In one of the most suspenseful scenes in Arachnophobia, a young woman goes for a shower in the bathroom but is ambushed by one of the spider offspring in a tense cat-and-mouse sequence. Intended as an obvious play on the shower trope in horror films – where a conventionally attractive woman is stalked and attacked by an assailant – Marshall subverts the trope here by making the assailant a small creature. The ambiguity of the film about whether or not the spider is venomous is especially interesting, as the audience’s fear originates less out of danger and more from physical disgust and repulsion at the creature. As such, the film can be seen as an example of Linda Williams’ body genre (1991), relying on an audience’s arachnophobic perception of spiders as disgusting, fearsome and repulsive to provoke a bodily reaction from viewers.

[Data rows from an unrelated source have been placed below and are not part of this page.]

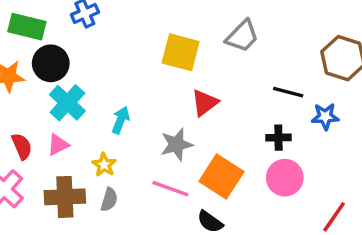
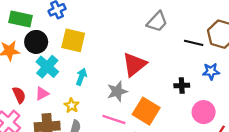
yellow square: (181, 52) -> (73, 40), moved
black line: (288, 92) -> (194, 43), moved
red triangle: (205, 103) -> (134, 65), size x1.4
pink circle: (285, 178) -> (204, 112), moved

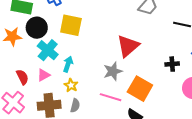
cyan arrow: (81, 77) -> (68, 64), moved

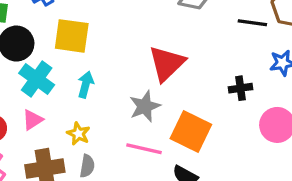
cyan arrow: (68, 64) -> (86, 85), moved

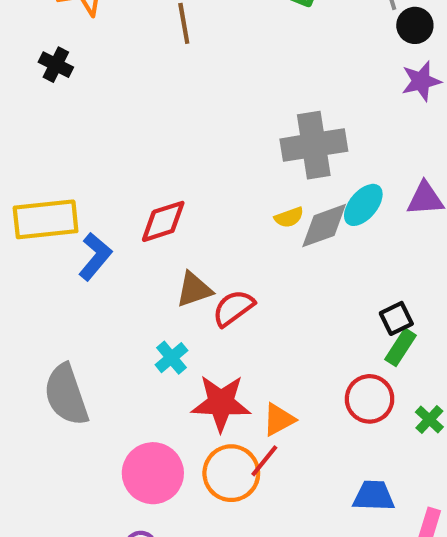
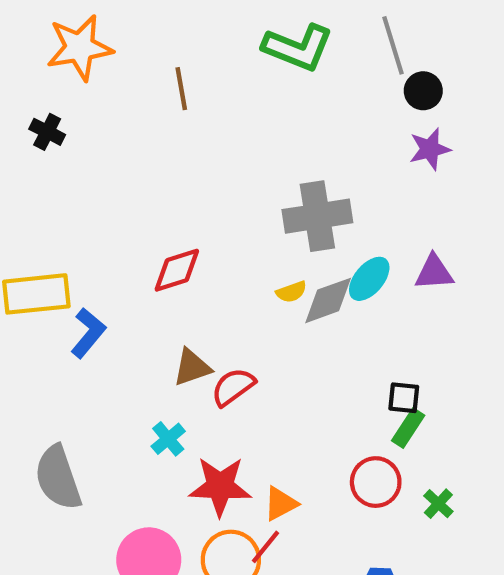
red diamond: (163, 221) -> (177, 270), moved
black square: (396, 318) -> (404, 398), turned 32

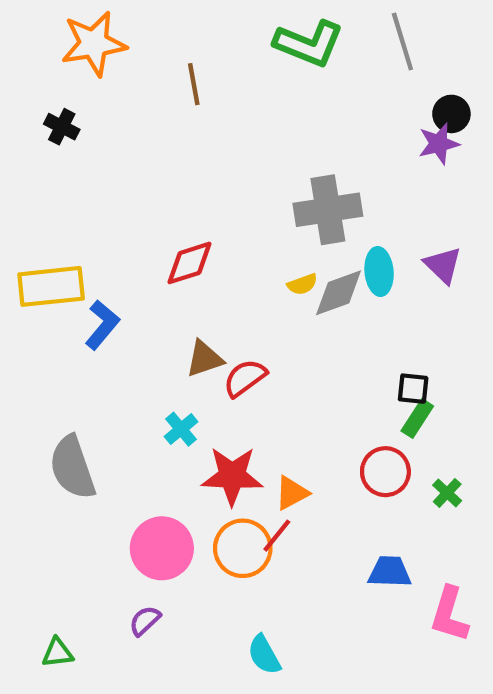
black circle: (423, 91) -> (451, 114), moved
purple triangle: (434, 272) -> (443, 265), turned 48
cyan ellipse: (369, 279) -> (379, 271), turned -45

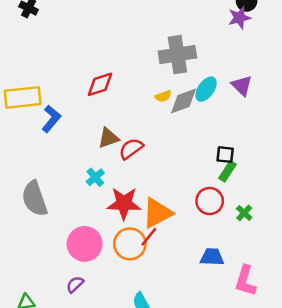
cyan ellipse: (379, 271) -> (206, 89), turned 40
orange triangle: (292, 493) -> (157, 213), size x1.6

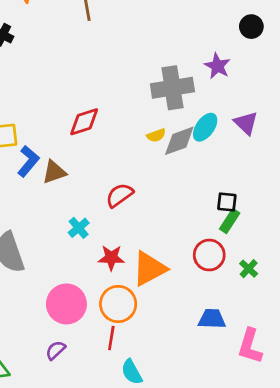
purple star: (239, 18) -> (217, 66), moved, turned -30
brown triangle: (108, 138) -> (54, 172), moved
red star: (124, 203) -> (111, 258), size x0.7
red line: (149, 237) -> (111, 338), moved, turned -30

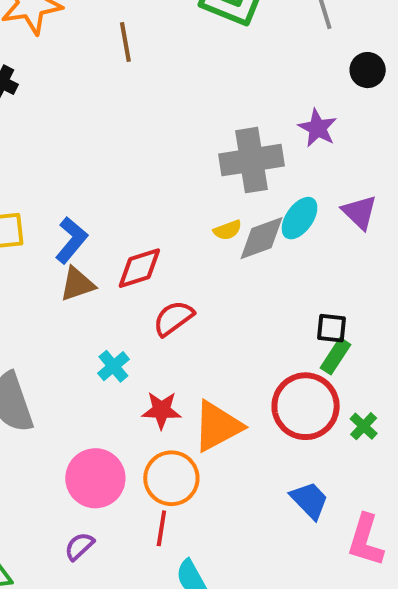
red diamond: (84, 122) -> (139, 268), moved
blue L-shape: (28, 161) -> (71, 240), moved
red circle: (209, 255) -> (306, 406), size x1.4
blue trapezoid: (212, 319) -> (310, 500), turned 44

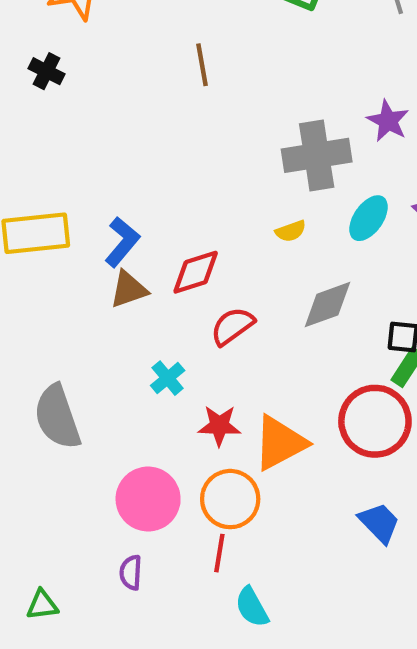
brown line: (125, 42) -> (202, 65), moved
gray diamond: (261, 238) -> (327, 305), moved
purple semicircle: (79, 546) -> (131, 573), turned -44

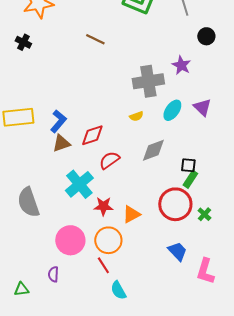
brown line: (202, 65) -> (95, 39), turned -54
cyan cross: (168, 378) -> (79, 184), size x1.8
orange triangle: (280, 443) -> (131, 214), size x0.7
red line: (219, 553) -> (103, 265), turned -42
purple semicircle: (131, 573) -> (53, 274), moved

The scene immediately jumps into action with a moving shot of the silhouetted spider crawling up the shower curtain. This shot is underscored with unsettling and unnerving extradiegetic music to alert the audience that something bad is going to happen, and the shot holds once the spider reaches the railing to focus on the blissfully unaware young woman in the background. This high-angled view, with the camera positioned claustrophobically to look down on the woman from above, is visually reminiscent of an undetected predator stalking and closing in on its prey. Marshall’s use of sharp-angled medium and close-up shots highlight the claustrophobic tightness of the mise-en-scene, and the repeated jump cuts between the young woman (the prey) and the spider (the predator) as it advances closer heightens the suspense and fear of the sequence.

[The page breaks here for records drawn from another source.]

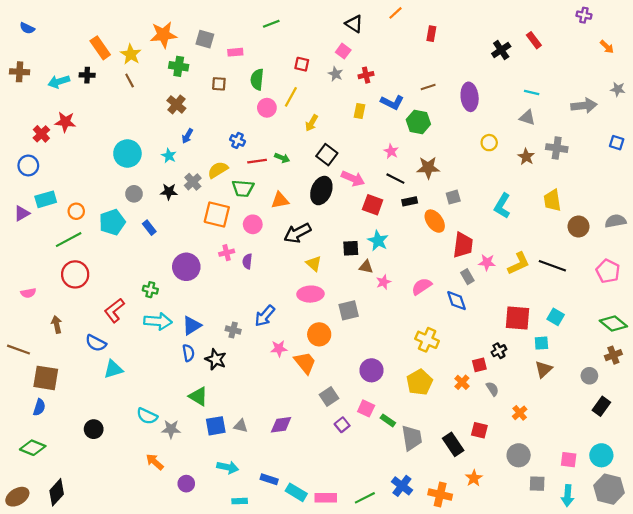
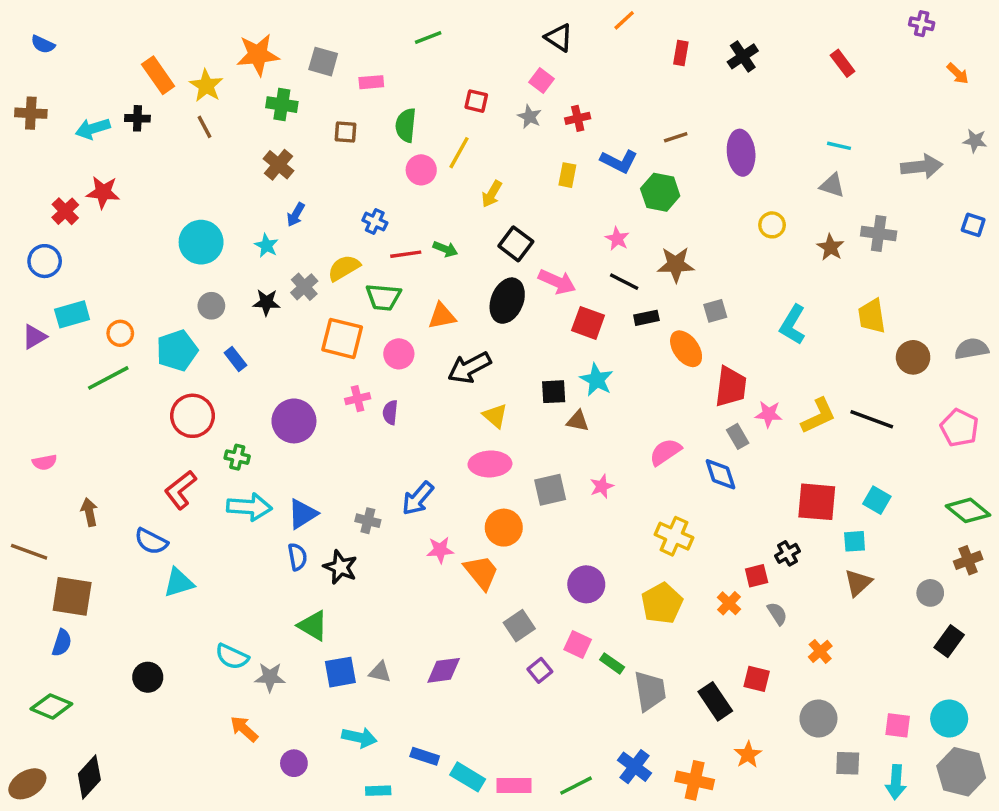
black cross: (501, 50) -> (743, 56), moved
red circle: (75, 274) -> (192, 416), moved
pink star: (383, 282) -> (602, 486), moved

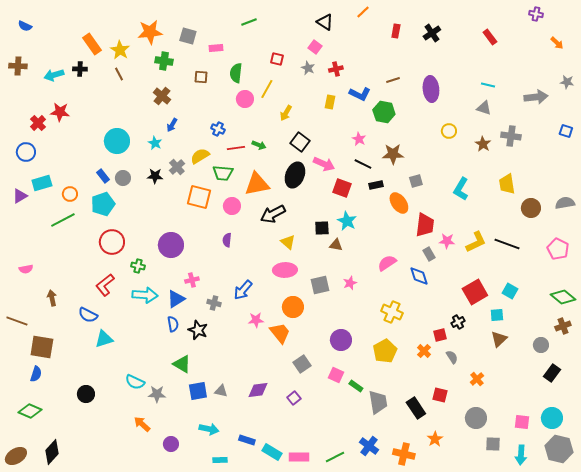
orange triangle: (442, 316) -> (257, 184), size x1.5
blue rectangle: (235, 359) -> (103, 176), moved
pink cross: (358, 399) -> (192, 280), moved
red square: (817, 502) -> (475, 292), turned -35
purple square: (540, 670) -> (294, 398), moved

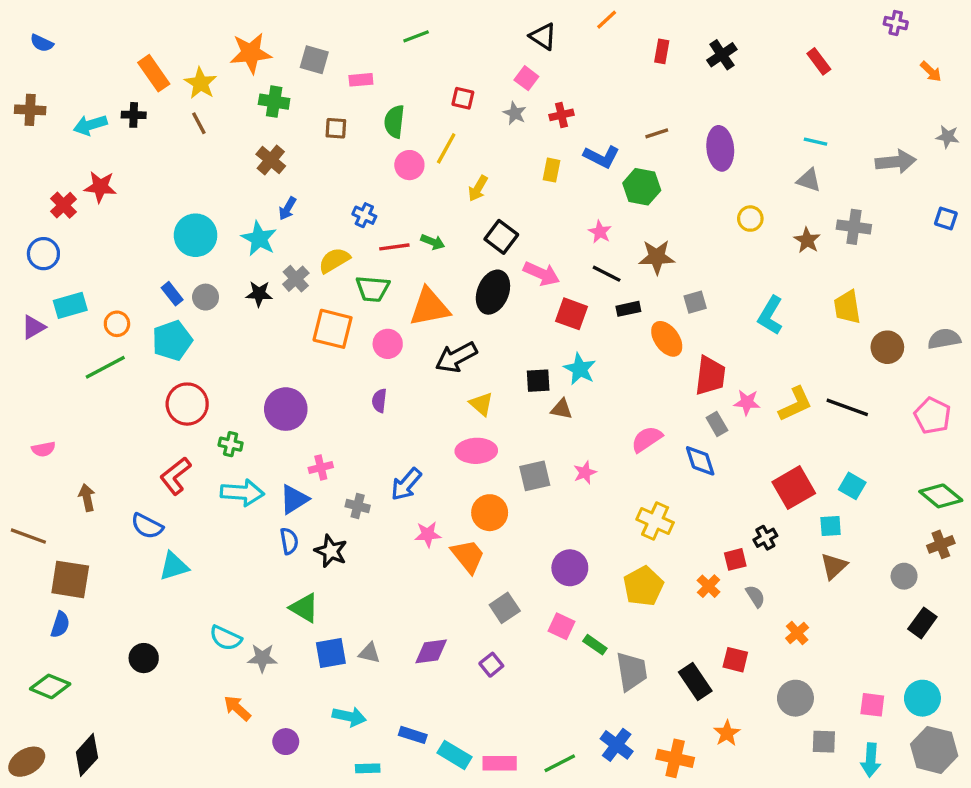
cyan star: (155, 143) -> (259, 239), size x1.5

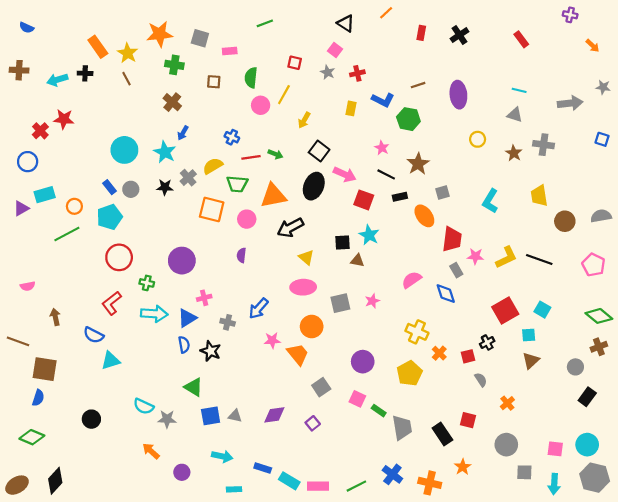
brown star: (657, 257) -> (418, 164), turned -30
orange cross: (709, 586) -> (439, 353), moved

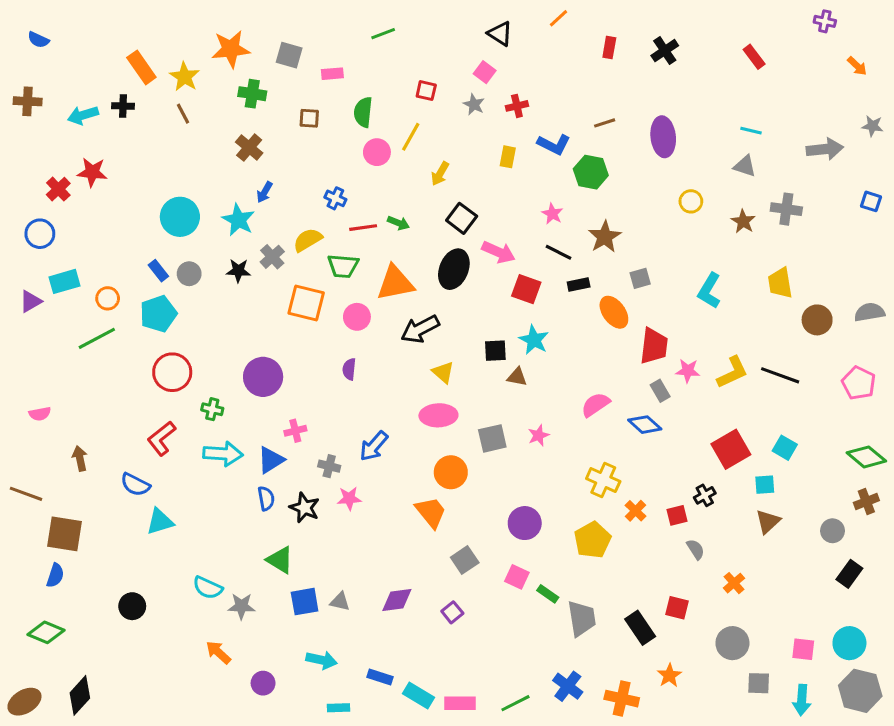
blue diamond: (446, 294) -> (645, 425), turned -30
pink star: (272, 340) -> (349, 498), moved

Long moving shot of the silhouetted spider crawling up the shower curtain.
Much like the decision to not fully reveal the appearance of the parent spider until the end of the film, the initial concealing of the spider here adds to the suspense and fear of the scene, showing its body as visually distorted.
High-angled shot of the young woman in the background, positioned from the perspective of the spider.

Low-angled side shot of the young woman in the shower, with the camera claustrophobically positioned looking up at the spider in the background.
The stark whiteness of the bathroom, with white walls, a silver showerhead and rail and a white shower curtain, heighten the visual contrast against the black, dark spider.

Marshall continues to synch the camera with the movements of the spider, this time with a tilted close-up of the spider crawling across the shower railing. The synchronisation of the camera with the spider not only establishes its immediate physical threat, but also establishes the wider subverted power relations between animals and humans in the film. Unlike at the start of the film where the Venezuelan spider was presented through an exclusively human gaze, with the spider shot as an object of disgust and scientific curiosity through a rigid and still camera frame, it is the human woman here that is shown through the gaze of the threatening animal. The subversion of human-animal relations is especially notable as the film moves away from the objectification and ‘human gaze’ of the camera to the objectification of the woman and the sexualised male gaze on her body.

Medium shot of the spider crawling over the young woman’s face, as the climatic moment of contact between the woman and spider is reached.

The scene reaches its suspenseful climax when, after remaining still on the shower railing in a moment of anticipation, the spider launches itself onto the woman’s face, crawling over it before being washed down her body. The deliberate decision by Marshall to cast a conventionally attractive actress is particularly interesting in regard to body genre here, with the high-angled shot of the spider on her face and the long close-up shot of it on her body inciting particular disgust and shock from the audience. Much like the dark spider is juxtaposed with the pristine whiteness of the bathroom, the soft beauty of the woman’s features is juxtaposed with its grotesque form.

Furthermore, the casting of an attractive actress and the intimate focus on her body veers into the erotica sensation of the body genre, with the audience’s disgust of the spider on her body uniquely conflicting with the sexualised camera framing on her intimate body. The film deliberately and expertly blurs the boundaries between a scene of erotica – a young woman naked in the shower – and a scene of horror, as the spider infiltrates a private space of both intimacy but also, in this case, physical vulnerability.

The Venezuelan spider at the start of the film, presented through a distinctly human gaze of fascination and objectification.
Moving close-up shot of the spider as it slides down the woman’s body.